November is 2015 planning season time so most of the questions this month were about setting up the right training plan to nail season goals.
Open MTB coaching day Q & A’s
Mark T Snidero: I’ll be racing in a longish race, the CFITT which is 250+ miles, in a week or so. Plans are to ride straight through which will take around 30+ hours. I’ve been contemplating the carry food vs stop for food on a trip of this length. I was thinking of carrying honey stinger waffles with some half-evil 333 (cut in half) for fuel and not stopping except for water…carrying two bottles.
What is the thought process in stop time for refueling vs weight to carry food (probably around 2 pounds). Note that my stomach does well on this combo although I’ll have to keep something salty also to occasionally munch so that my mouth is ok with it.
Coach Lynda: Carrying everything from the start to avoiding refuel stops and detours is a proven course record-setting strategy. If your goal is to win, set a personal record or a course record this is the way to go for CFITT.
Dave Harris: Mark, That’s an interesting question. Refueling for self-supported racing IME is an enormous time-suck. Limiting # of refuels (and carrying more) was always part of my plan for important self-supported events.
Mark T Snidero: Now I’m thinking about water. I was going to only carry 2 water bottles. What if I carried a camelback instead (70oz)? Or, a camelbak and two water bottles. I’m trying to figure out where the carrying extra weight crosses over time saved for stops vs decrease speed due to extra weight. Any recommendations for that?

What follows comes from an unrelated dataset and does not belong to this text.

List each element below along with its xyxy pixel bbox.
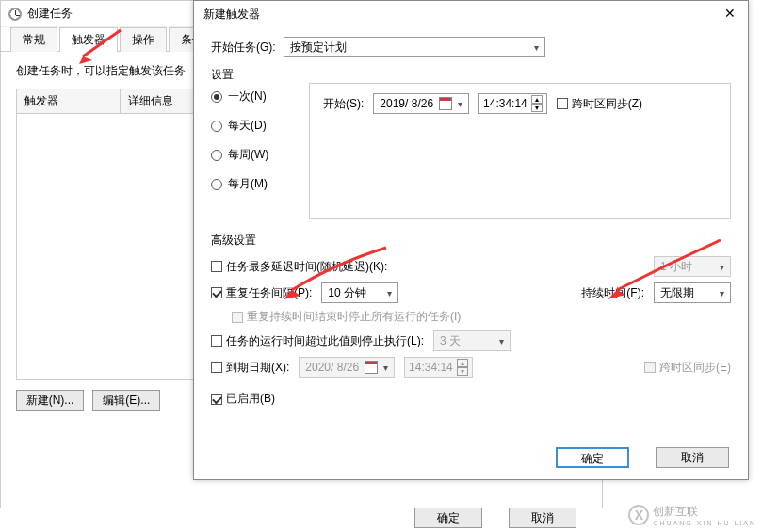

Dave Harris: Mark, From a weight perspective the tipping point is actually fairly high, but it is route, rider and gear dependent in practice. A camelback is a significant change to the original plan as it places new weight on your back. That is probably ok so long as you are accustomed to using it. Other considerations – is more weight on your body? Are more bags on your bike? Will bike handling be impacted (for CFITT I’m thinking about sand). What are the water sources like? Taps or will you be filtering? If filtering you want to carry much more than two bottles as the filtering process has a fixed time cost of setup/teardown
Mark T Snidero: I find the weight vs efficiency vs speed subject really interesting. It looks like water sources every 30 – 40 miles…except one stretch of 60 miles….no filtering necessary. I carried a backpack for the AML400 a few weeks ago and I had no issues (Camelbak Charge 10, sits on your hips…i likey a lot. Didn’t carry water though, just gear). I’m just using a seatbag for gear and a wedge for food. Going pretty light.
Coach Lynda: Mark, If the water source is a quick stop from a spigot or a fast gas station purchase on route, with no detour, then use it and don’t carry massive amounts. Another issue with a heavy Camelbak is more weight on your lower back and rear end can lead to an achy back and saddle sores. These two things can slow you down and rob joy from your race
Chris Perkins Lmt: Just starting to train for my first epic, Breck Epic at that. I live in MD so we don’t have the sustained climbing, normal ride 17-35 miles, 5-7k feet of climbing…. Don’t have a lot of time to devote to training (kid obligations) have a good base fitness level though…. Get out on the bike about 3 times a week…. Any suggestions would be great… Thank-you.
Coach Lynda: Breck Epic is Aug 9th – 14th. That gives you 39 weeks to train for it. That is lots of time!
I recommend you start training on 11/17/14 with the 12 week TIME CRUNCHED Category 1 Cross Country Mountain Bike Base Training Plan.
2/9/15 take a week off training for extra recovery or to catch up on a missed week.
2/16/15 follow the 12 week TIME CRUNCHED Category 1 Cross Country MTB Build, Peak and Race Plan.
5/11/15 take a week off training for extra recovery or to catch up on a missed week.
5/18/15 follow the 12 week 7-Day Mountain Bike Stage Race – Personal Record Plan to a peak performance at Breck Epic on 8/9.
Sara Bryanton: Hi from PEI Canada! I want to do a 6hour and an 80km event in 2015 on my ss. I am unsure of how to fuel for endurance races. The 6 hour race loops through a feed zone and the 80km is continuous and I think I have to have my own stuff. Suggestions of how often to fuel and with what?
Coach Lynda: Hi up in Canada! Fueling guidelines for a 6 hour and 80 km race are: Every hour consume 60-90 grams carbs, 18-24 oz. fluid, 400-700 mg sodium, 100-300 mg potassium, 80 mg calcium, and 40 mg magnesium. You can use sports drinks or water plus solid food or water plus semi-solid foods. Test all of these options out in training before you commit to that fueling strategy on race day. Most athletes find adding a solid salty food every three hours or so is a welcome and palatable change from the sweet sports nutrition products. If you go the solid food plus water route, you may need to supplement with electrolytes tablets to hit your targets.
Greg Prodanas: 45+. Cat 2. Single speed plan or the old guy plan? Which do u suggest given I will race open single speed 2015?
Coach Lynda: Greg, Do you have fast natural recovery patterns or are like the rest of us in their mid-forties?
Greg Prodanas: I am about the same as everyone else – did the old guy plan last year and was 17th in the open single speed series with only 2 of six races. Intend to do the full ss series this year. Also do you update the plan each year? I would like to use a plan again and would also like you to make some money!!!!
Coach Lynda: Greg, I recommend following the single-speed mountain bike training plans but add in extra recovery days if you feel you are not adapting as quickly as the plan is progressing.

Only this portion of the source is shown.